## [PROBLEM]
Within the records that follow, find every line containing the string "santé". Copy those lines.

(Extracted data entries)
"""
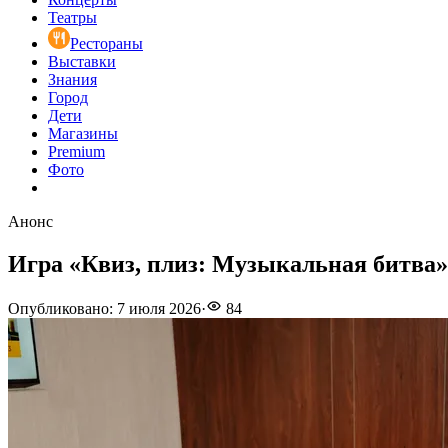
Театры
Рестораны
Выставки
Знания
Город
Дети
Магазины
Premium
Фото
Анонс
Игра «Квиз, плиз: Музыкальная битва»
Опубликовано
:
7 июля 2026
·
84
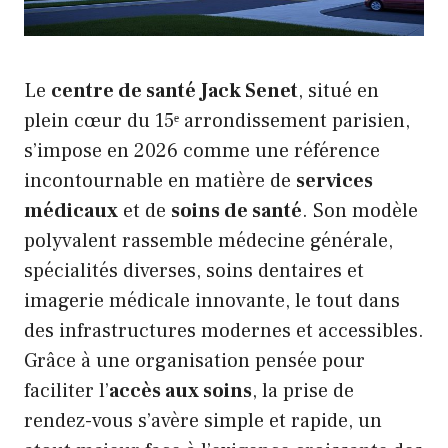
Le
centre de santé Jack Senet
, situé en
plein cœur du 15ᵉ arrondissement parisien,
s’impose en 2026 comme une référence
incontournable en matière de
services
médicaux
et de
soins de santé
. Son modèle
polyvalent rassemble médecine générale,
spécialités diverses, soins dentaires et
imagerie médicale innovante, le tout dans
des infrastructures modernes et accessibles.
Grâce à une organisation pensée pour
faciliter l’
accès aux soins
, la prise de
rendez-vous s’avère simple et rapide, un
"""
## [RESPONSE TO THE TASK]
centre de santé Jack Senet
soins de santé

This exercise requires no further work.